The development of discipline
remains significant alongside the emergence of governmental techniques aimed at
managing populations. Rather than viewing society as transitioning directly
from a sovereignty-based system to a disciplinary one and then to a
governmental one, it's more accurate to see these elements as interconnected.
Sovereignty, discipline, and government form a triangle of power, with
population management as the primary focus and security apparatuses as
essential tools.
4
The historical shift towards
governmentality is closely linked to the emergence of population as a central
concern, alongside the isolation of the economy as a distinct field of study.
This trio of government, population management, and political economy has
remained influential since the 18th century.
In hindsight, a more precise
title for the lecture series would be "A History of Governmentality."
This term encompasses three main aspects:
The complex system of power
structures, knowledge, and techniques used to govern populations, with a focus
on political economy and security apparatuses.
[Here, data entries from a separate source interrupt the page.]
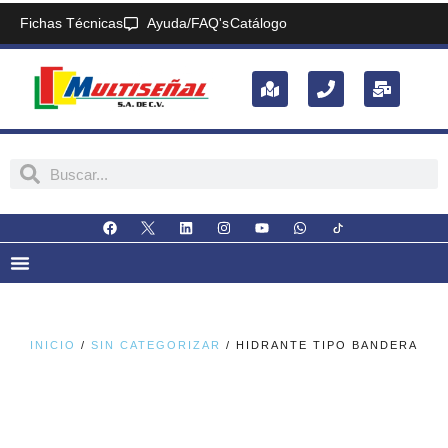
Fichas Técnicas
Ayuda/FAQ's
Catálogo
INICIO
/
SIN CATEGORIZAR
/ HIDRANTE TIPO BANDERA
The long-term trend towards
the dominance of governmental power over other forms, resulting in the
development of specific governmental institutions and bodies of knowledge.
The transformation of the
medieval justice-based state into the administrative state, gradually shifting
towards a more government-centric approach.
While the state often holds a
central place in contemporary discourse, it may be overemphasized both in terms
of its perceived power and its functional importance. Perhaps what truly shapes
modernity is not the state's centralization but rather the process of "governmentalization"
– the increasing focus on governance techniques within the state apparatus.
We currently exist within an
era characterized by "governmentality," a concept first recognized in
the 18th century. This phenomenon of the state becoming increasingly governed
is paradoxical. While the problems and techniques of governance have become the
primary political issues, this very governmentalization has also enabled the
state's survival. The continual definition and redefinition of the state's competence,
as well as the distinction between public and private spheres, are made
possible by the tactics of governmentality.
We can roughly outline the
historical forms of power in the West in three stages:
The state of justice, rooted
in feudal territorial regimes and characterized by a society governed by laws
and reciprocal obligations.
The administrative state,
emerging with the delineation of national boundaries in the 15th and 16th
centuries, characterized by regulation and discipline.
The governmental state,
defined not solely by territoriality but by the management of population, its
density, and economic factors. Territory is only one component of this state,
which operates through security apparatuses.
In subsequent lectures, I will
delve into how governmentality emerged from the archaic Christian pastoral
model and the diplomatic-military techniques developed on a European scale,
particularly after the Treaty of Westphalia. This phenomenon owes its existence
to specific instruments, such as the police, which were contemporaneously
developed alongside the art of government in the 17th and 18th centuries.